Enthousiaste & Curieux

Clin d'oeil: Salvador Dali/Avida Dollars

Publié le 20 Janvier 2017 par bigwhy in humour, reflexion, art, surrealisme

Clin d'oeil: Salvador Dali/Avida Dollars

Avida dollars (avide de dollar!) est l'anagrame, féroce, signé André Breton, à partir des lettres du prénom & du nom de Salvador Dali, pour illustrer, un aspect pas très reluisant de la personnalité de l'excentrique peintre de Figueras.

Des Casseroles, il en aura d'autres, particulièrement, en fricotant, sans nuance, avec le régime Franquiste ( Dali était profondément de droite, aisé dès le départ, et conservateur politiquement par instinct de classe...) ce qui fait que, tout en étant le champion hors catégorie du surréalisme, il en est quelque part mis à l'écart ou exclu.....( bon il a aussi emporter la meuf de Paul Eluard!)

Comme quoi on peut aimer une oeuvre, indépendament de son auteur, car des foi,s en connaissant la personnalité obscure, de son créateur, on peut-etre un peu dégouté (trahi?)
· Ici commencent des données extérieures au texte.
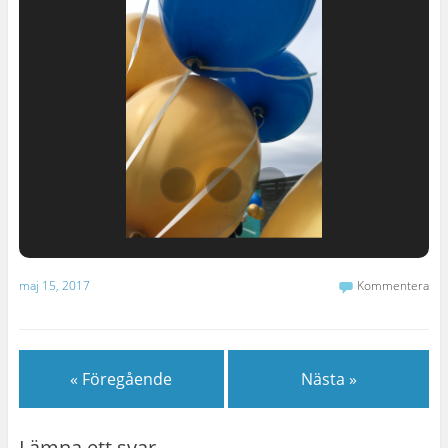
maj 15, 2017
Kommentera
« Föregående
Nästa »
Lämna ett svar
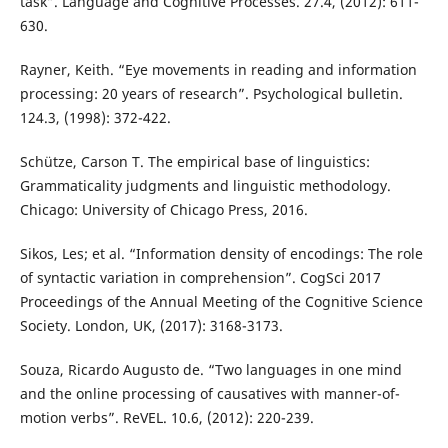
task”. Language and Cognitive Processes. 27.4, (2012): 611-
630.
Rayner, Keith. “Eye movements in reading and information
processing: 20 years of research”. Psychological bulletin.
124.3, (1998): 372-422.
Schütze, Carson T. The empirical base of linguistics:
Grammaticality judgments and linguistic methodology.
Chicago: University of Chicago Press, 2016.
Sikos, Les; et al. “Information density of encodings: The role
of syntactic variation in comprehension”. CogSci 2017
Proceedings of the Annual Meeting of the Cognitive Science
Society. London, UK, (2017): 3168-3173.
Souza, Ricardo Augusto de. “Two languages in one mind
and the online processing of causatives with manner-of-
motion verbs”. ReVEL. 10.6, (2012): 220-239.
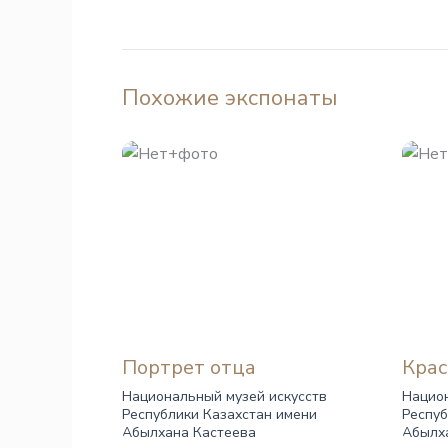
Похожие экспонаты
Портрет отца
Крас
Национальный музей искусств
Национ
Республики Казахстан имени
Респуб
Абылхана Кастеева
Абылх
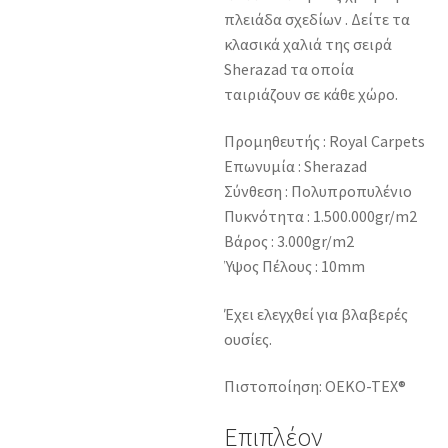
πλειάδα σχεδίων . Δείτε τα
κλασικά χαλιά της σειρά
Sherazad τα οποία
ταιριάζουν σε κάθε χώρο.
Προμηθευτής : Royal Carpets
Επωνυμία : Sherazad
Σύνθεση : Πολυπροπυλένιο
Πυκνότητα : 1.500.000gr/m2
Βάρος : 3.000gr/m2
Ύψος Πέλους : 10mm
Έχει ελεγχθεί για βλαβερές
ουσίες.
Πιστοποίηση: OEKO-TEX®
Επιπλέον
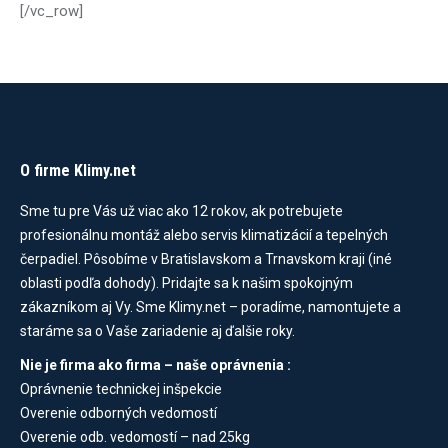
[/vc_row]
O firme Klimy.net
Sme tu pre Vás už viac ako 12 rokov, ak potrebujete
profesionálnu montáž alebo servis klimatizácií a tepelných
čerpadiel. Pôsobíme v Bratislavskom a Trnavskom kraji (iné
oblasti podľa dohody). Pridajte sa k našim spokojným
zákazníkom aj Vy. Sme Klimy.net – poradíme, namontujete a
staráme sa o Vaše zariadenie aj ďalšie roky.
Nie je firma ako firma – naše oprávnenia :
Oprávnenie technickej inšpekcie
Overenie odborných vedomostí
Overenie odb. vedomostí – nad 25kg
Clin d'oeil: Salvador Dali/Avida Dollars
Clin d'oeil: Salvador Dali/Avida Dollars
Clin d'oeil: Salvador Dali/Avida Dollars

Obsédé par l'argent

Le deuxième Dali va naître en 1939 à New York. Comme nombre d'intellectuels, Salvador part vivre aux Etats-Unis, où il restera jusqu'en 1948. C'est à cette époque, en 1940, que Breton lui donne un surnom qui restera pour la postérité : « Avida Dollars ". L'anagramme de son patronyme révèle son obsession pour le sonnant et le trébuchant. Mais « Avida » voit plus loin. « A New York, il s'adapte parfaitement au Nouveau Monde. Dali découvre la société des loisirs, l'industrie du divertissement, mais aussi les grands magasins et, d'une manière générale, une société tournée vers la consommation. Il veut faire partie de cette nouvelle machine », raconte Jean-Michel Bouhours. Dès 1939, il accepte de créer un pavillon entier, délirant, pour la foire de New York : « Le Rêve de Vénus ». La suite, ce sont des vitrines de grands magasins, une collaboration avec Hitchcock après Walt Disney et des publicités, beaucoup de publicités. Salvador Dali voit plus loin et plus grand que le statut d'artiste peintre. Il veut être célèbre. Ce sont les masses qui l'intéressent. « Les Américains ont très vite compris le pouvoir publicitaire du nom de Dali ", observe encore Jean-Michel Bouhours.